Como o Amapá quer figurar no mapa da inovação no Brasil?

Ao receber o Startups20, estado do Norte quer fazer barulho e se firmar como referência de inovação na Amazônia

Startup20 em Macapá
Startup20 em Macapá. Crédito: divulgação

“Por quê o Amapá?”. Ao receber o convite para o primeiro encontro do Startup20 no Brasil, essa foi a pergunta que surgiu aqui na redação. “Essa foi a pergunta que ouvi diversas vezes, todos os dias”, disparou Ingrid Barth, presidente da Abstartups, entidade organizadora do evento, com conversa com o Startups.

Macapá foi escolhida como a primeira cidade brasileira a sediar a agenda do Startup20 – o grupo de engajamento dos países do G20 tem outros eventos confirmados em São Paulo e Rio de Janeiro para este ano. Segundo os organizadores, cerca de 400 pessoas foram esperadas para a ocasião, entre representantes de delegações internacionais, autoridades e empreendedores de outros estados e integrantes do ecossistema de inovação da capital amapaense.
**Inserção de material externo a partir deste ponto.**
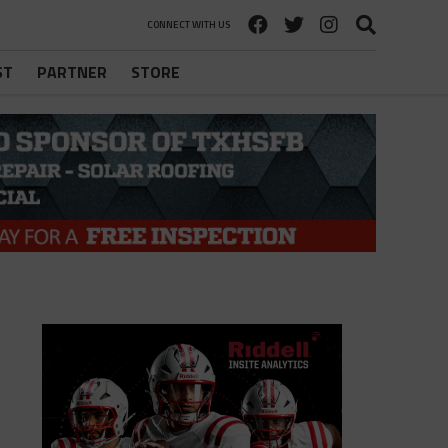
CONNECT WITH US
ST
PARTNER
STORE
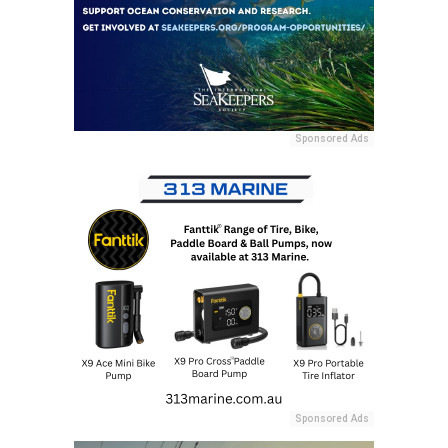
Sponsored Ads
Sponsored Ads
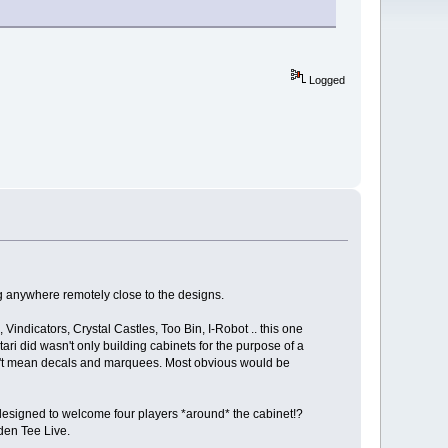
Logged
ng anywhere remotely close to the designs.
indicators, Crystal Castles, Too Bin, I-Robot .. this one
i did wasn't only building cabinets for the purpose of a
 don't mean decals and marquees. Most obvious would be
 designed to welcome four players *around* the cabinet!?
den Tee Live.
Mas voltando à pergunta inicial, ao fazer o Startup20 em Macapá, o plano é mostrar in loco o cenário de inovação e empreendedorismo da região, algo que surgiu longe dos holofotes e condições mais favoráveis vistas em outros estados. “Estamos falando de mercado, de criar um ambiente propício para empreender. Precisamos de incentivos, mas não vamos ficar esperando. Estamos incentivando, chamando a atenção e convidando gente do mundo inteiro para conhecer o que há por aqui”, afirmou o Governador do Amapá, Clécio Luis, durante o evento.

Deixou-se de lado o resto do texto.